Ключевой текст книги, длинная поэма Шейда “Бледное пламя”, старомодна как в плане рифмы, так и метра. Бойд признает, что с поэтической точки зрения она “блистательна сама по себе”: “Немногое в английской поэзии может сравниться с «Бледным пламенем»”63. Он полагает, что поэма выросла из творчества Александра Поупа, хотя перекликается и с произведениями других авторов64, в том числе Мильтона, Гете, Вордсворта, Хаусмана и Йейтса. Джон Шейд, университетский поэт-затворник, – малоизвестный северо-восточный автор, или, как он сам говорит о себе в “Бледном пламени”, “…дважды // Я назван был, за Фростом, как всегда // (Один, но скользкий шаг)”65. Его поэма длиной в 999 строк написана классическим английским вольным неравносложным стихом (так называемым “доггерелем”), пусть и нестрогим, но от этого не менее нудным и монотонным. Героические дистихи XVIII века – рифмованные двустишия, написанные пятистопным ямбом, – кажется, кичатся собственным мастерством и аккуратностью:
Здесь рифма и метр словно управляют смыслом (качество, от которого Набоков старался отмежеваться при переводе “Евгения Онегина”), и все приносится в жертву буквальной точности. Ранее Шейд описывает странный случай из детства:
Этот фрагмент перекликается с эпизодом, в котором у героя “Пнина” прихватывает сердце и ему мерещится Мира Белочкина. Поэма, как “Прелюдия” Вордсворта68, “о росте моего ума”: история ментального кризиса, имеющего духовное измерение, в русле прочих произведений канона (“Исповеди” Августина, “Божественной комедии” Данте, “Из колыбели, вечно баюкавшей” Уитмена и отдельных частей его же “Песни о себе”). В “Бледном пламени” отразились многие убеждения Набокова. Как он признавался в 1960-е годы в интервью: “Я действительно приписал… некоторым моим более-менее заслуживающим доверия персонажам кое-какие из моих собственных взглядов. Вот, например, Джон Шейд… позаимствовал некоторые мои мнения”69.

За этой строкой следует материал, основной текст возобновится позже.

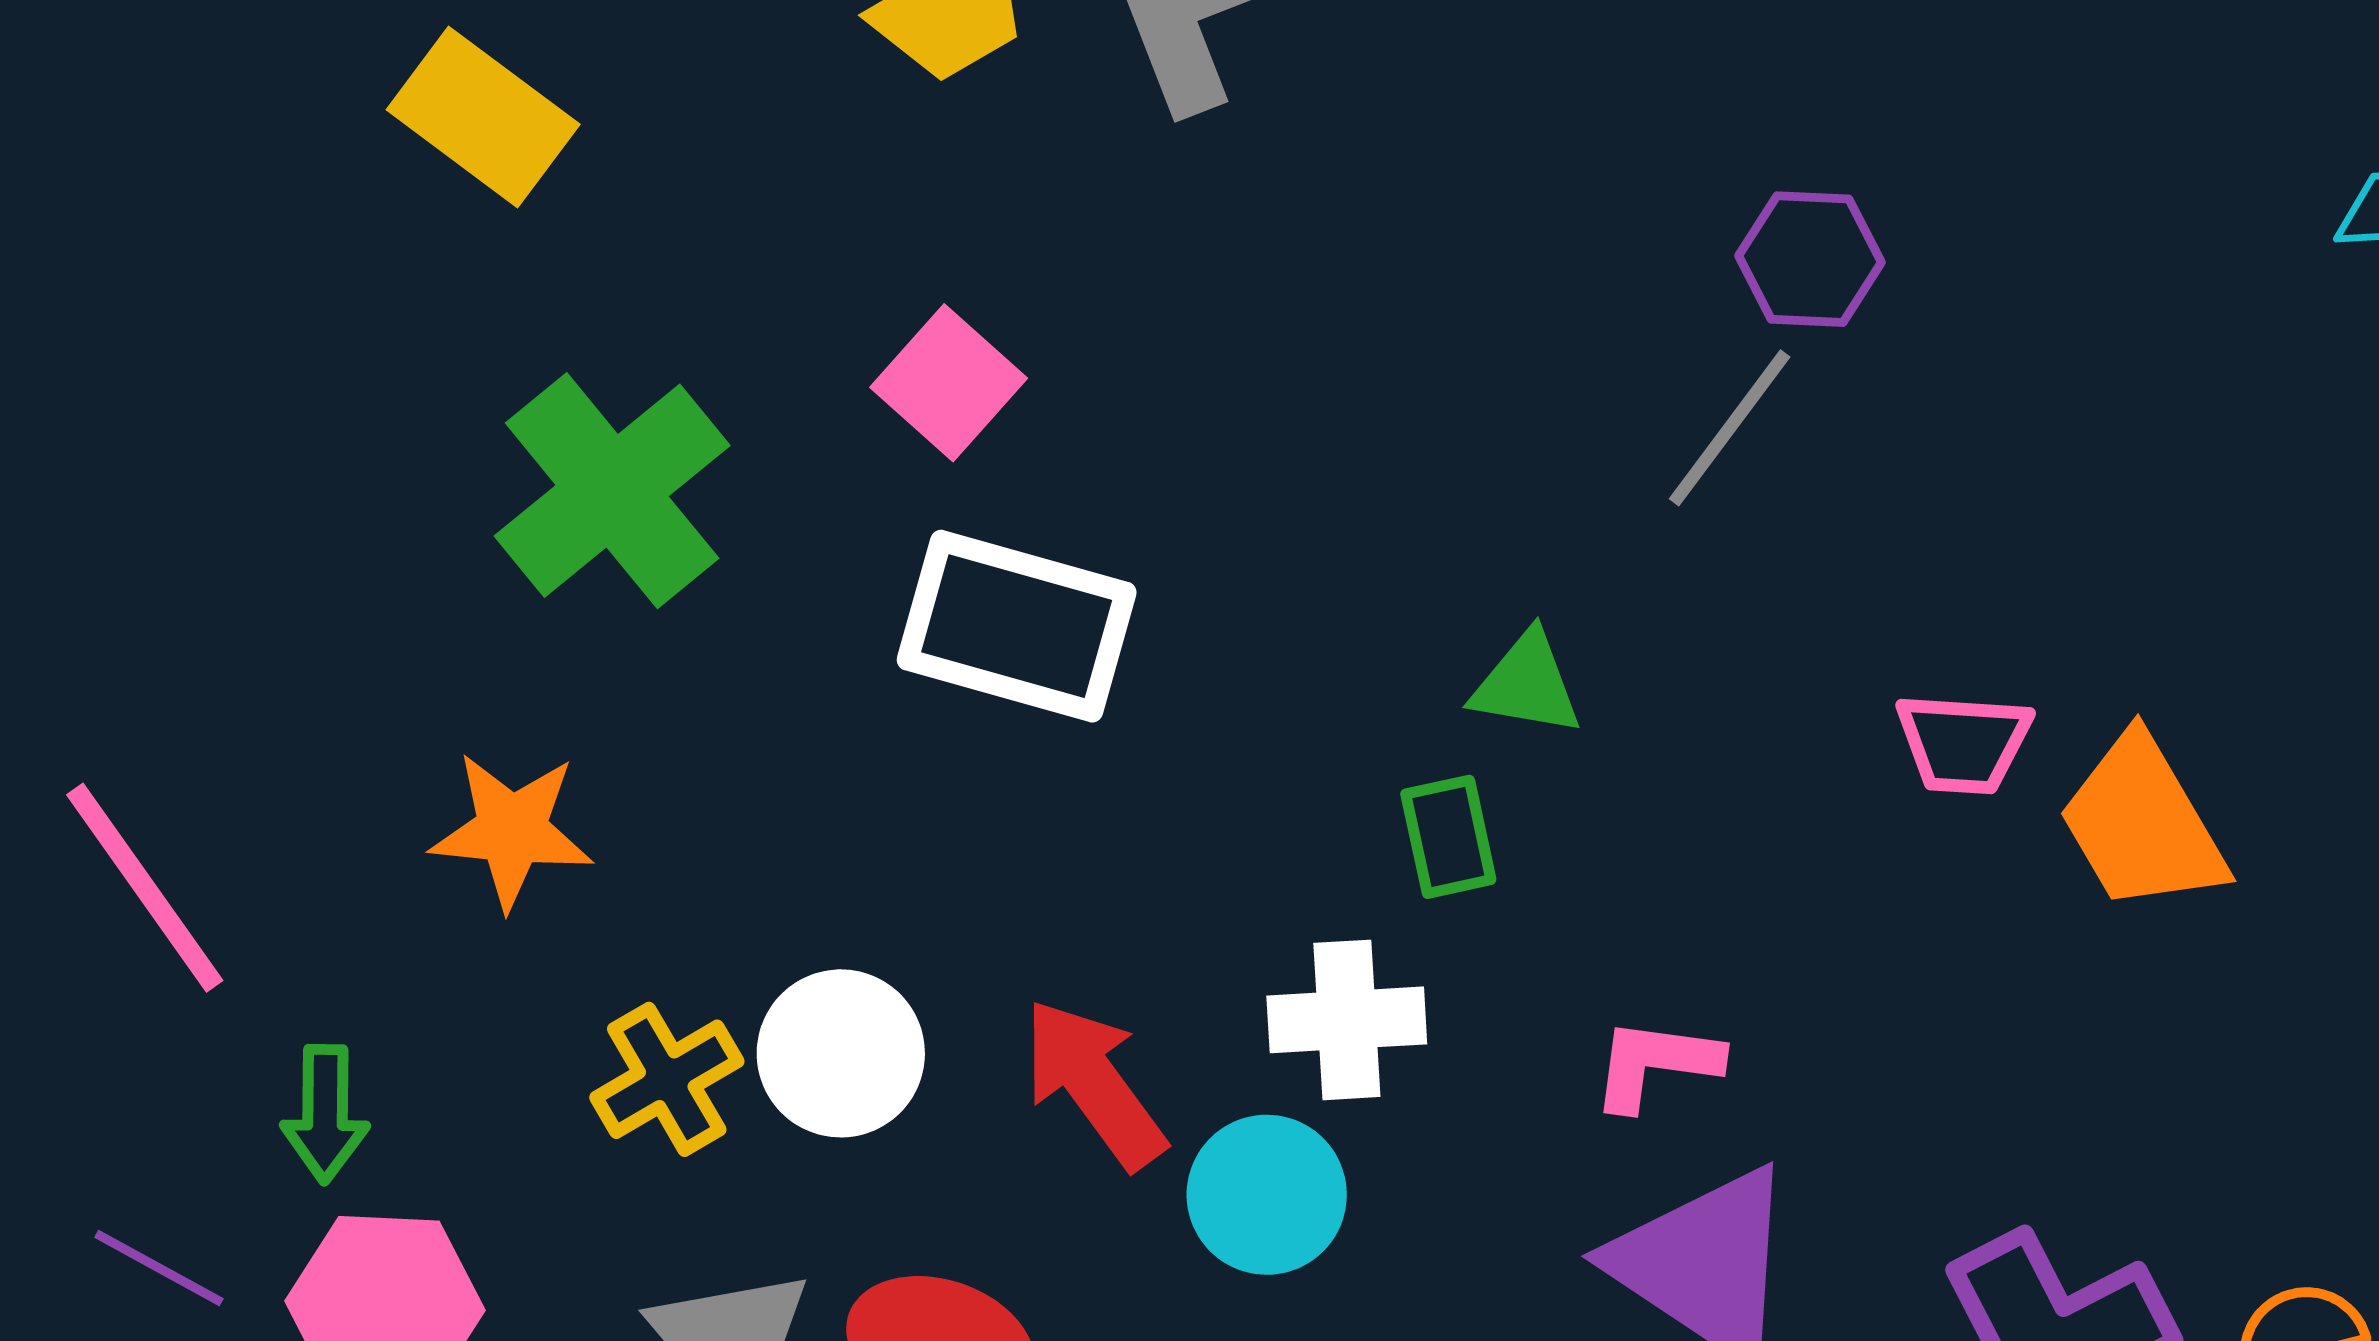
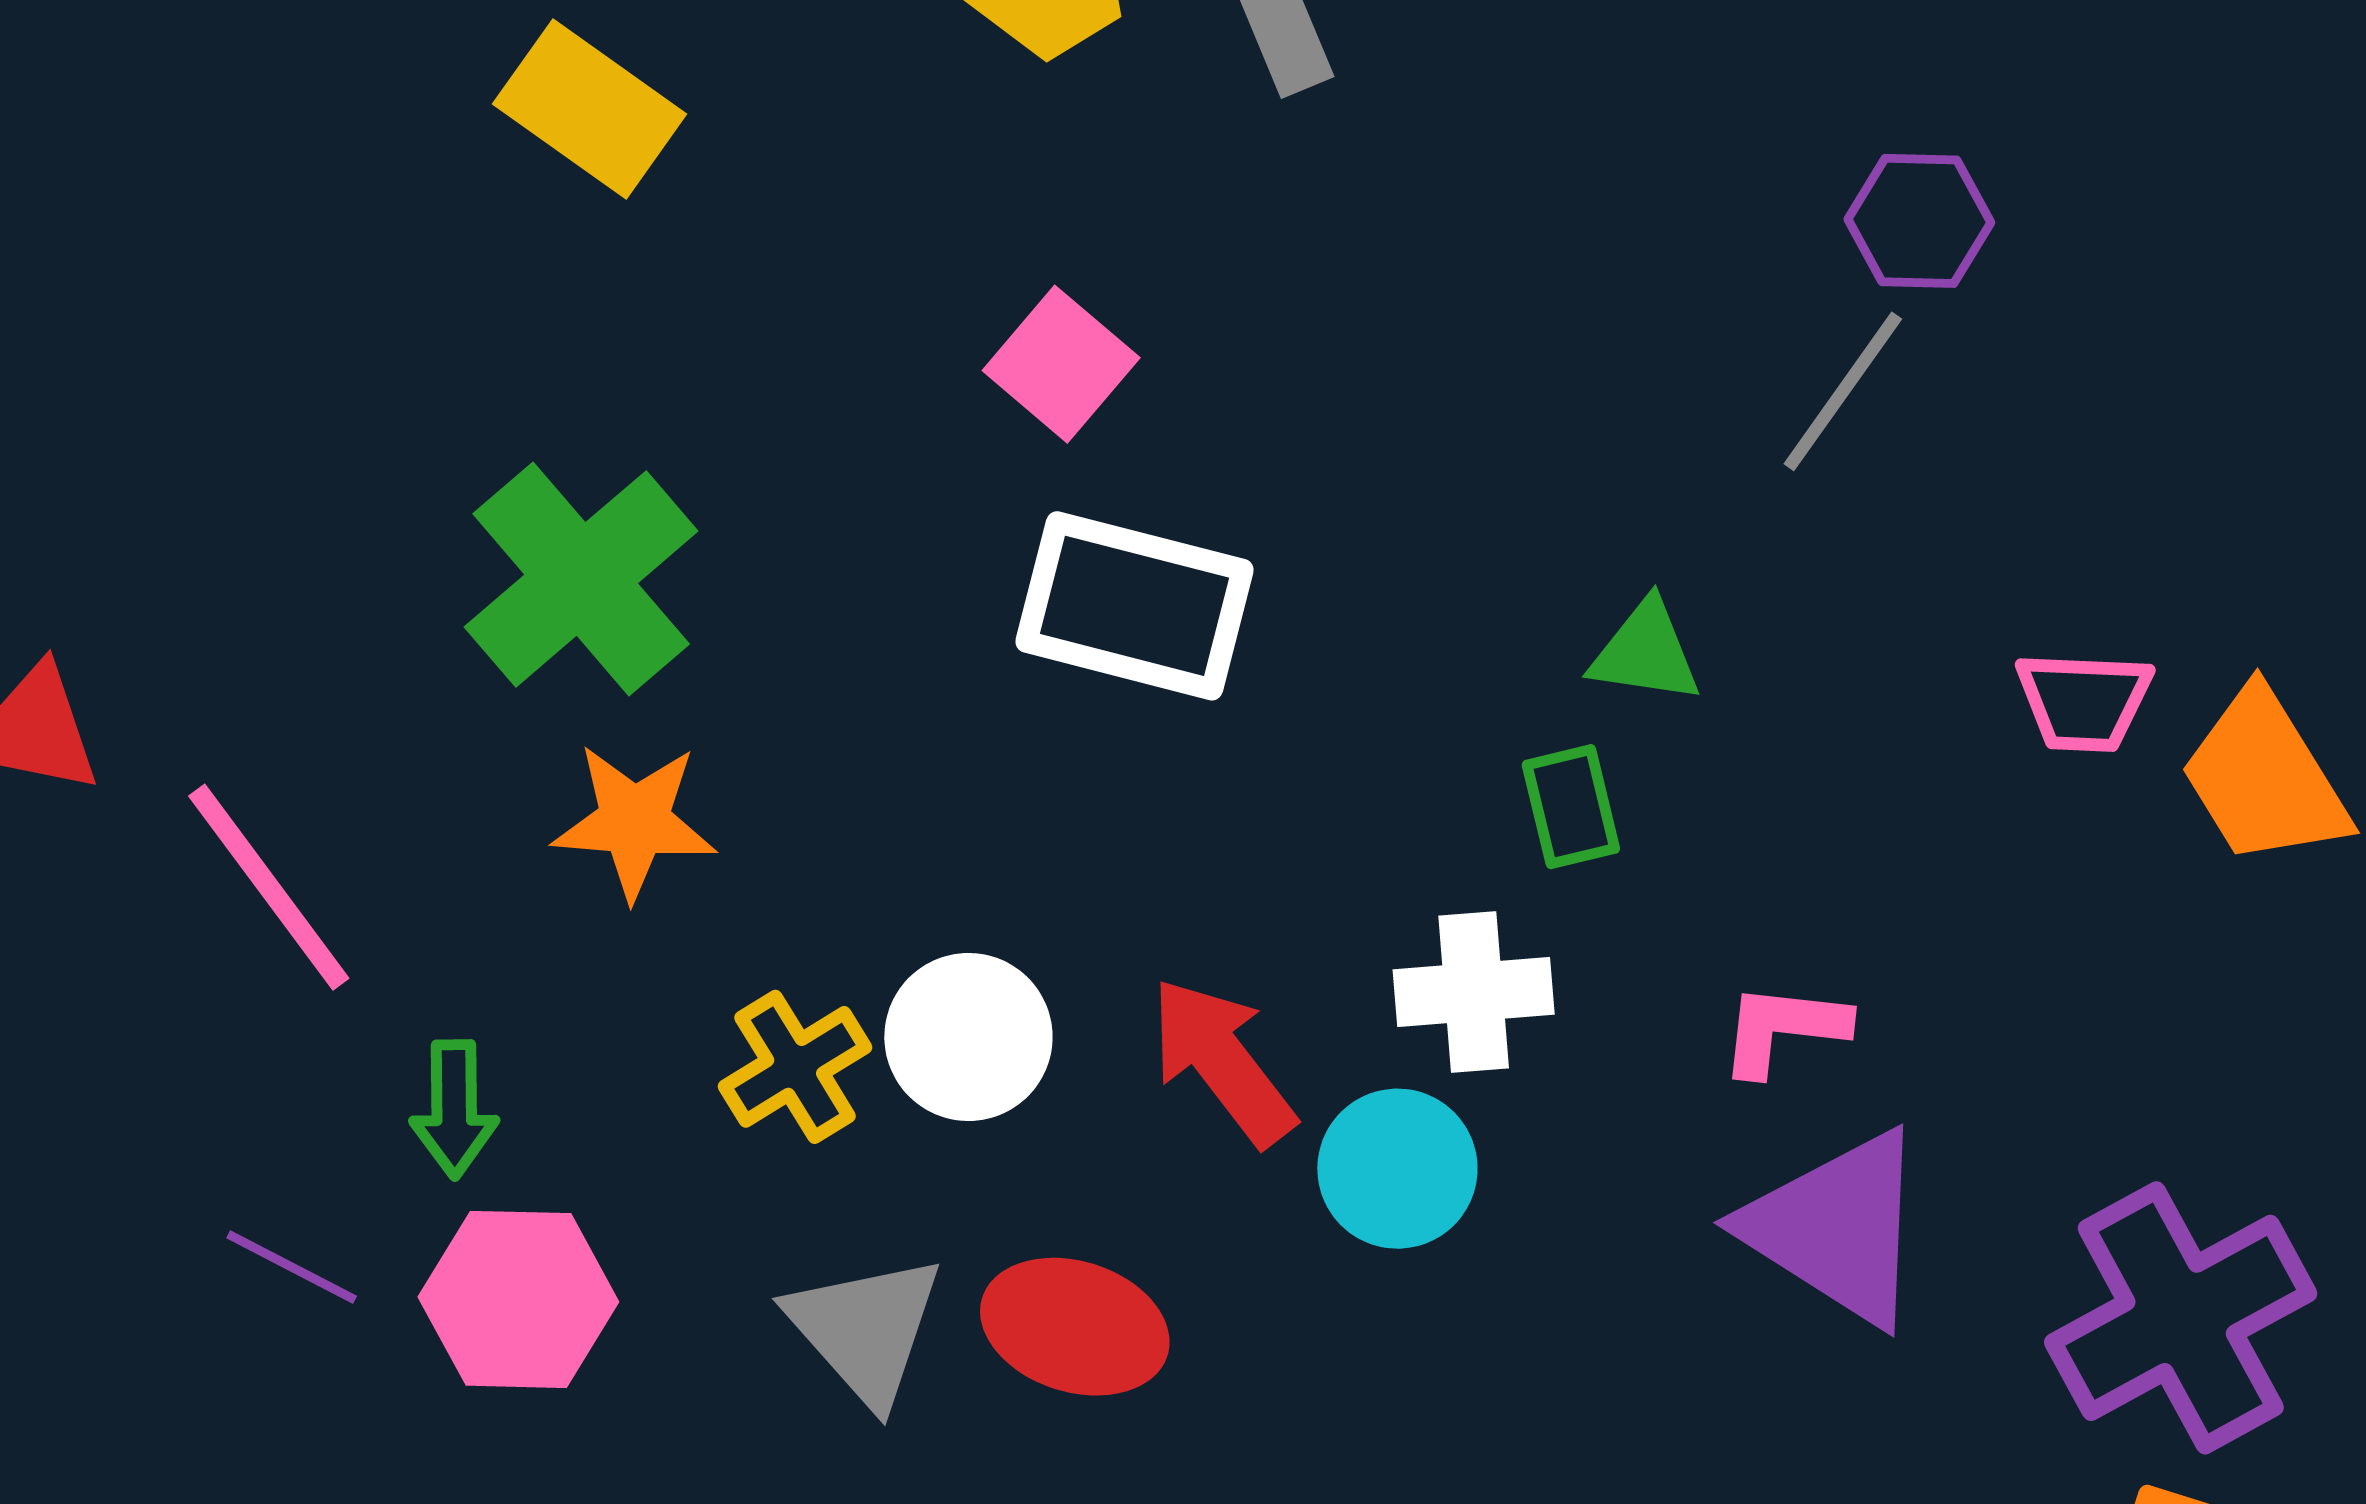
green cross: (612, 491) -> (581, 579), moved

Среди этих убеждений попадаются и старомодные капризы: “Ненавижу такие вещи, как джаз” и бои быков, “когда болваны в белых чулках издеваются над животными”. Как и его создателю, Шейду “мерзки”
В метафизике Шейда нет места богу: отголоски этого мы находим и в других книгах Набокова. Так, в “Пнине” герой не верит “во всевластного Бога. Он верил, довольно смутно, в демократию духов. Может быть, души умерших собираются в комитеты и, неустанно в них заседая, решают участь живых”71 – как сгинувшая в концлагере Мира, которая посылает белочек в мир живых, чтобы приободрить Пнина.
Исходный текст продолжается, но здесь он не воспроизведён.